And here’s a detail that’s super interesting, at least to me: As mentioned earlier, Recode was sold to Vox Media last summer. Vox Media also operates the Ezra Klein-led Vox.com, which produces a podcast with Panoply (my day job employer, by the way) called The Weeds, which is or will presumably be hosted on Panoply’s new CMS platform. (We’ll talk about that in a bit.)
Spotify finally introduces a long-awaited feature. The Swedish streaming company will finally be rolling out its video offerings over the next two weeks — about seven months after first announcing that they would be adding videos and podcasts to their library, according to The Wall Street Journal (paywall). Android users will get the updated offerings first by the end of this week, while iOS users will receive full roll-out by the end of next week. Podcasts will likely be rolled out alongside videos, as both media types are being served within the same framework within Spotify’s new UI, which bundles them together under a category called “Shows.” That’s a little hard to confirm, given that the bulk of the reporting keeps the language almost exclusively to video, with only Time, Billboard, and the original Wall Street Journal article providing allusions to a parallel podcast roll-out.
When Spotify announced they were expanding into video and podcasts last May, it rocked a few heads. The move ultimately shifts Spotify away from being a mere streaming service towards something more of a multi-media entertainment environment — which may or may not be an act of over-extension. After all, it’s one thing to fight a war against music labels; it’s another thing altogether to simultaneously fight wars with YouTube, Netflix, MCNs, and whatnot.
Anyway, this development particularly excited podcasters back when it was announced, not only because Spotify presents a whole new distribution point into a bought-in audience rich with fresh new souls to convert into the podcasting medium, but also for the potential for better analytics — or any new metric for that matter, given that we’re pretty starved for anything more than a mere download at this point.But, as we know now, the actual rollout had been considerably slow, and news of developments had been few and far between. From the Journal article, it appears the gap between the announcement and this week’s rollout principally involved partner on-boarding and performance testing. It’s probably the same process that’s going on with Google Play, which announced that it, too, would be getting into podcasts (but not video) last October and has been fairly quiet about it since then.
In any case, these next two weeks mark the beginning of what may possibly be a new stage for podcast consumption, one of greater accessibility through existing streaming media services. And let’s not forget what this logistically means for podcasters: With an increase in the number of platforms trafficking in podcasts, there also comes an increase in the need to manage platform relationships for distribution and marketing purposes. Spotify may be a whole new access point to a whole new mass of audiences, but they’re also a whole new gatekeeper to figure out.

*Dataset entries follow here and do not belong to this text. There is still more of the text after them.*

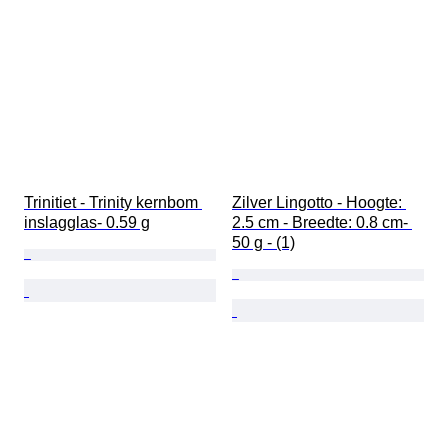
Trinitiet - Trinity kernbom 
Zilver Lingotto - Hoogte: 
inslagglas- 0.59 g
2.5 cm - Breedte: 0.8 cm- 
50 g - (1)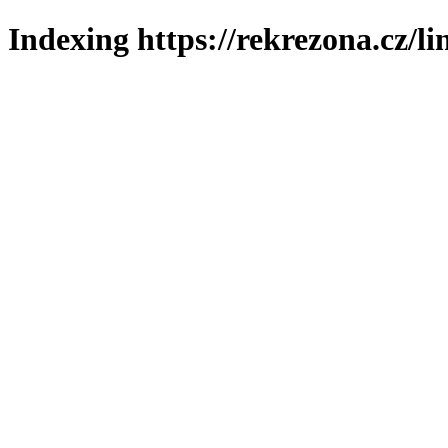
Indexing https://rekrezona.cz/l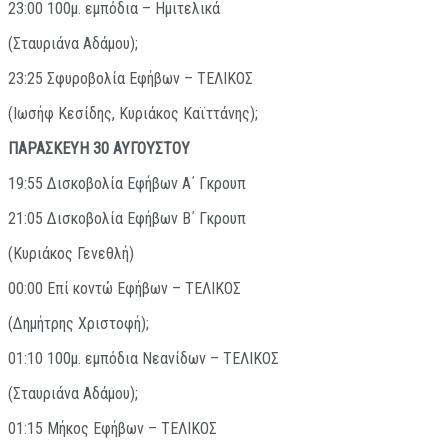
23:00 100μ. εμπόδια – Ημιτελικά
(Σταυριάνα Αδάμου);
23:25 Σφυροβολία Εφήβων – ΤΕΛΙΚΟΣ
(Ιωσήφ Κεσίδης, Κυριάκος Καϊττάνης);
ΠΑΡΑΣΚΕΥΗ 30 ΑΥΓΟΥΣΤΟΥ
19:55 Δισκοβολία Εφήβων Α΄ Γκρουπ
21:05 Δισκοβολία Εφήβων Β΄ Γκρουπ
(Κυριάκος Γενεθλή)
00:00 Επί κοντώ Εφήβων – ΤΕΛΙΚΟΣ
(Δημήτρης Χριστοφή);
01:10 100μ. εμπόδια Νεανίδων – ΤΕΛΙΚΟΣ
(Σταυριάνα Αδάμου);
01:15 Μήκος Εφήβων – ΤΕΛΙΚΟΣ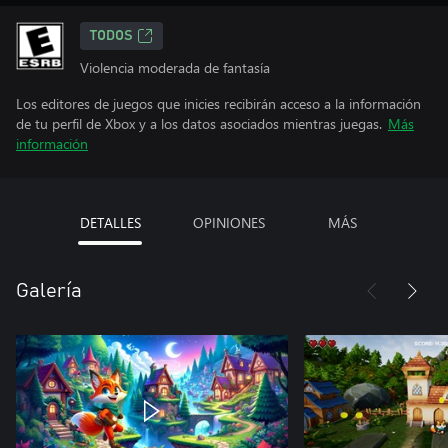
TODOS
Violencia moderada de fantasía
Los editores de juegos que inicies recibirán acceso a la información
de tu perfil de Xbox y a los datos asociados mientras juegas.
Más
información
DETALLES
OPINIONES
MÁS
Galería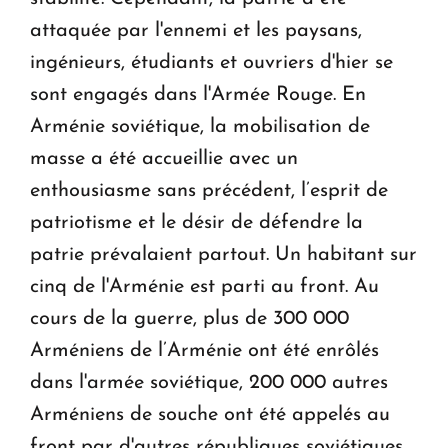
attaquée par l'ennemi et les paysans,
ingénieurs, étudiants et ouvriers d'hier se
sont engagés dans l'Armée Rouge. En
Arménie soviétique, la mobilisation de
masse a été accueillie avec un
enthousiasme sans précédent, l’esprit de
patriotisme et le désir de défendre la
patrie prévalaient partout. Un habitant sur
cinq de l'Arménie est parti au front. Au
cours de la guerre, plus de 300 000
Arméniens de l’Arménie ont été enrôlés
dans l'armée soviétique, 200 000 autres
Arméniens de souche ont été appelés au
front par d'autres républiques soviétiques.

One more thing on Spotify: The company recently acquired two companies, Sound Wave and Cord Project. The former is a social tool that would enhance Spotify’s sharing and discussion features, which isn’t all that surprising. The latter, however, is a little more eye-catching. According to a Wired article, Cord Project’s product is a “sort-of walkie-talkie for the smartphone age,” but the piece specifically highlights that the company has distinct interest in designing “audio experiences.” And here’s the money quote:
The Cord crew is the start of a new team at Spotify dedicated to turning that data into entirely new kinds of auditory experiences…the long-term plan for Spotify involves podcasts, news, even video. ‘The place to innovate is on the consumption side,” [Cord Project co-founder Jeff] Baxter says. “So we’re still working on that.”
Panoply publicly announces a new CMS named Megaphone. More platform news! Last week, my day job employer, Panoply, sister company of Slate and formerly third cousins of The Washington Post, announced the public launch of its new hosting, publishing, and advertising platform, which it’s calling Megaphone. The company also highlighted the fact that Gimlet Media, ostensibly a competitor in terms of content, has licensed use of the platform. The Financial Times (paywall) and Ad Age has the story, with the latter going fairly granular on features:
It allows for one-click insertion of ads into podcasts, geo-targeting of ads to specific podcast consumers, and A/B testing to see what’s working best. Its dynamic ad insertion capabilities also let podcast publishers place new ads in back episodes.
So, I gotta say: Despite thinking a whole lot about these podcast platforms — Art19, Acast, and now Megaphone — and spilling tons of ink about these platforms, and even working for a company that’s cranking out one of these platforms, I’m still personally a little unclear on the specific variables that actually differentiate one offering from the next.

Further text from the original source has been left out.